Problem to work on:
Begin at the line containing "This attribute makes" in the entries below and end at the line containing "es of the image -- for"; transcribe that range exactly and nothing outside it.
------ Task data ------
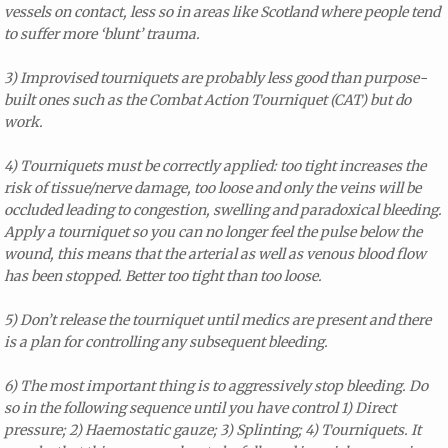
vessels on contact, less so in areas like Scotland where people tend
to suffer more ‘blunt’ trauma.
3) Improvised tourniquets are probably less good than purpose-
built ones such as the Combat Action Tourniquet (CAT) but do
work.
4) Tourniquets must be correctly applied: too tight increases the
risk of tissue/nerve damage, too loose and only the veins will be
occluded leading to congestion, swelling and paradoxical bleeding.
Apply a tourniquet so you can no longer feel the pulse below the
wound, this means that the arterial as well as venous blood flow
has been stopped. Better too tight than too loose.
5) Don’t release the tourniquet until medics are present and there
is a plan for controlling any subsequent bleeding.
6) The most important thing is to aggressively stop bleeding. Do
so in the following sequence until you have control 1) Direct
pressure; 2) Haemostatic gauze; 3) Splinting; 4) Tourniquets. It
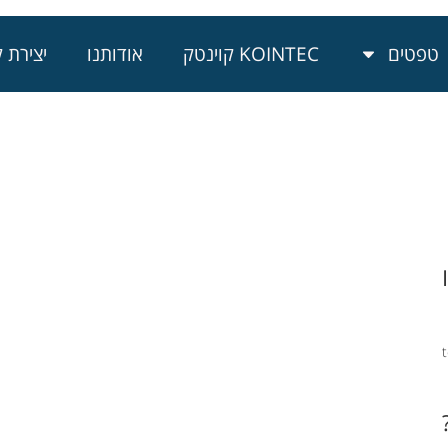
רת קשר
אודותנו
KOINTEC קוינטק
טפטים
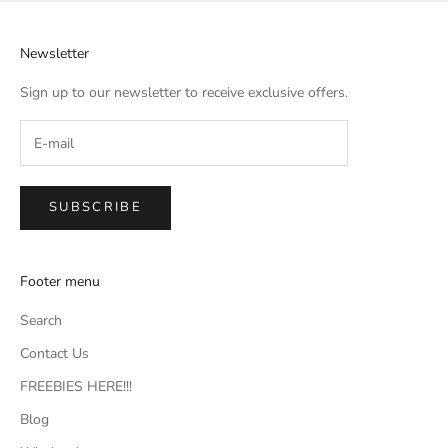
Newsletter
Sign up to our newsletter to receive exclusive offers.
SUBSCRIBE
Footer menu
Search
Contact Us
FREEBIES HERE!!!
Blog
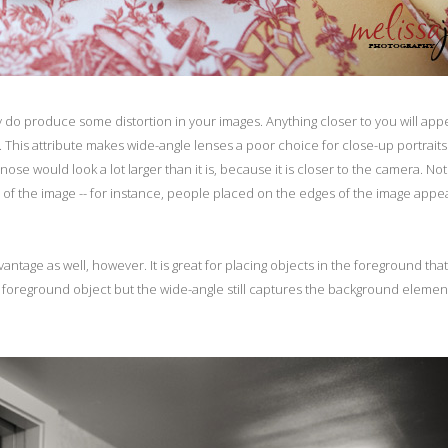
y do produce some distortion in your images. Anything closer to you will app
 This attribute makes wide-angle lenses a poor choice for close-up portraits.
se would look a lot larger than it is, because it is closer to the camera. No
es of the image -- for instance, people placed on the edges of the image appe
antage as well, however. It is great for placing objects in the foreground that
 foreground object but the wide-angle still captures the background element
------
------ Task data ------
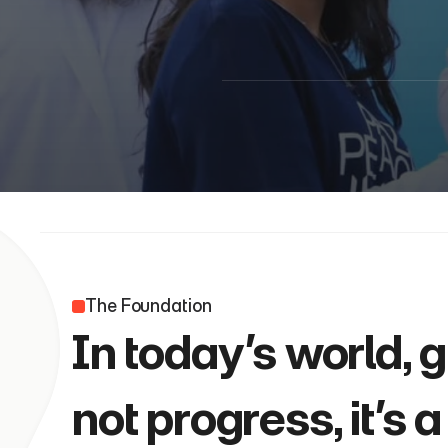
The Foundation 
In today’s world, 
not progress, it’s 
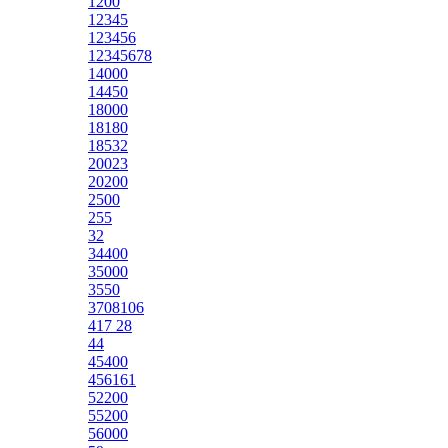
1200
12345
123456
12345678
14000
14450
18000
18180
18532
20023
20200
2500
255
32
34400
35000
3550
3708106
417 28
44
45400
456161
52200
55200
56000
------
Your response:
 This attribute makes wide-angle lenses a poor choice for close-up portraits.
se would look a lot larger than it is, because it is closer to the camera. No
es of the image -- for instance, people placed on the edges of the image appe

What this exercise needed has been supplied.